The genotype in a given cell is defined by a clustering model where the latent genotype t for variant i in cell j is coded by two indicator variables: the cell assignment vector Z_j, which assigns cell j to a latent sample in the pool, and the genotype identity G_i,k, which defines the allelic state of variant i in sample k. Specifically, the indicator variable Z_j,k=1 if cell j is assigned to sample k and 0 otherwise; we also impose the constraint $\sum _{k} {Z_{j,k}} = 1$, which means that in expectation each cell originates from exactly one sample. Analogously, the indicator variable G_i,k,t=1 if the genotype of variant i in sample k is t, and 0 otherwise, and we again require $\sum _{t} {G_{i,k,t}} = 1$. The cell assignment matrix Z is strictly unknown and needs to be estimated from the observed data. In general, the genotype matrix G is also unknown and is estimated jointly with Z. If genotype information is available for one or multiple samples in the pool, this information can be encoded as an informative prior on G; see below.

The likelihood of the full datasets, spanning all N variants that were genotyped in each of M cells given the cell assignment matrix Z, the genotype matrix G and binomial parameter θ follows as:

$$ p(A, D | Z, G, \boldsymbol\theta) = \prod_{i=1}^{N} \prod_{j=1}^{M} \prod_{k=1}^{K}\prod_{t\in T} p(a_{i,j}|d_{i,j}, \theta_{t})^{Z_{j,k} \times G_{i,k,t}} $$

(2)

To complete the definition of the model, we introduce prior distributions on the latent variables, which results in the following joint distribution over both observed and latent variables

$$ p(A, D, Z, G, \boldsymbol\theta) = p(A, D | Z, G, \boldsymbol\theta) p(Z|\boldsymbol\pi) p(G|U) p(\boldsymbol\theta | \boldsymbol\alpha, \boldsymbol\beta) $$

(3)

For computational convenience, we use conjugate prior distributions, namely a beta distribution for θ and multinomial distributions for both Z and G.

$$ \begin{aligned} p(Z_{j,k} = 1|\boldsymbol\pi) & = \text{\texttt{Multinom}}(\boldsymbol\pi) = \pi_{k} \\ p(G_{i,k,t} = 1|U) & = \text{\texttt{Multinom}}(\boldsymbol{u}_{i,k}) = u_{i,k,t} \\ p(\theta_{t} | \alpha_{t}^{(0)}, \beta_{t}^{(0)}) & = \text{\texttt{beta}} \left(\theta_{t}| \alpha_{t}^{(0)}, \beta_{t}^{(0)}\right) \end{aligned} $$

(4)

The hyper parameters are constant and set as follows. We use an uninformative prior for Z: π_k=1/K, which corresponds to a uniform assignment probability of cells to samples. The user can define other multinomial probabilities, for example to encode known bias in the sample representation. Similarly, we employ a uniform prior on genotype G, i.e., u_i,j,t=1/3 if no genotype data are available. If the genotypes are partially known for a subset of samples and/or variants, a corresponding informative prior is encoded. Specifically, u_i,j,t takes the known genotype value with a relax rate ξ, i.e., u_i,j,t=1−ξ if the known genotype is t, otherwise u_i,j,t=ξ. The error rate parameter is set to ξ=0.05 by default.

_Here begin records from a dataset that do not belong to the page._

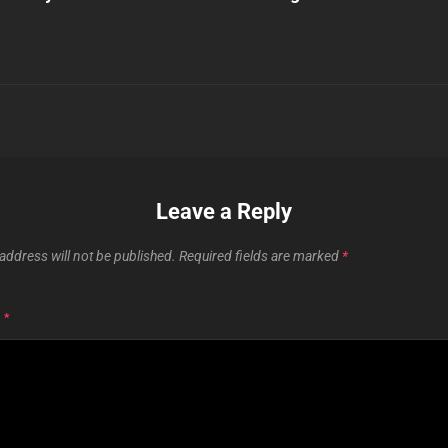
Leave a Reply
address will not be published.
Required fields are marked
*
T
*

Finally, the hyper parameter for the beta prior on the allelic rate θ is determined using known germline variants with high coverage: θ₀∼beta(0.3,29.7),θ₁∼beta(3,3), and θ₂∼beta(29.7,0.3), with which the posterior of θ will be obtained by fitting to the dataset.

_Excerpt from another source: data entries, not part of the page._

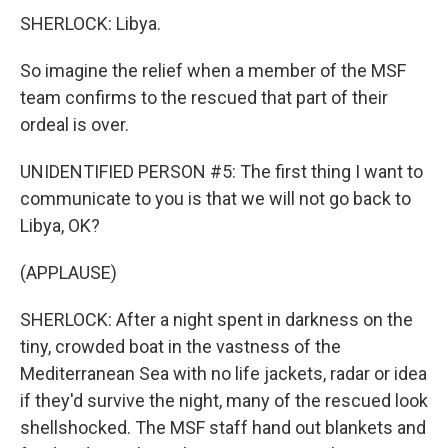
SHERLOCK: Libya.
So imagine the relief when a member of the MSF
team confirms to the rescued that part of their
ordeal is over.
UNIDENTIFIED PERSON #5: The first thing I want to
communicate to you is that we will not go back to
Libya, OK?
(APPLAUSE)
SHERLOCK: After a night spent in darkness on the
tiny, crowded boat in the vastness of the
Mediterranean Sea with no life jackets, radar or idea
if they'd survive the night, many of the rescued look
shellshocked. The MSF staff hand out blankets and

Variational Bayesian inference

Analytical calculation of the posterior distribution of all latent variables given the observed data p(Z,G,θ|A,D) is not tractable. Thus, we consider variational Bayesian inference [22] to obtain an approximate solution, thereby retaining the benefits of a Bayesian treatment while achieving computational scalability to larger scRNA-seq datasets. Briefly, the objective of variational inference is to approximate the exact (intractable) posterior distribution of the latent variables p(Y|X) by a factorized distribution $q(\mathbf {Y}) = \prod _{i} q_{i}({Y}_{i})$, where Y denotes a set of latent variables and X denotes the observed variables. The parameters of the variational distribution q(Y) are determined with the objective to minimize the Kullback-Leibler $(\mathcal {KL})$ divergence between the approximate distribution q(Y) and the actual posterior distribution p(Y|X)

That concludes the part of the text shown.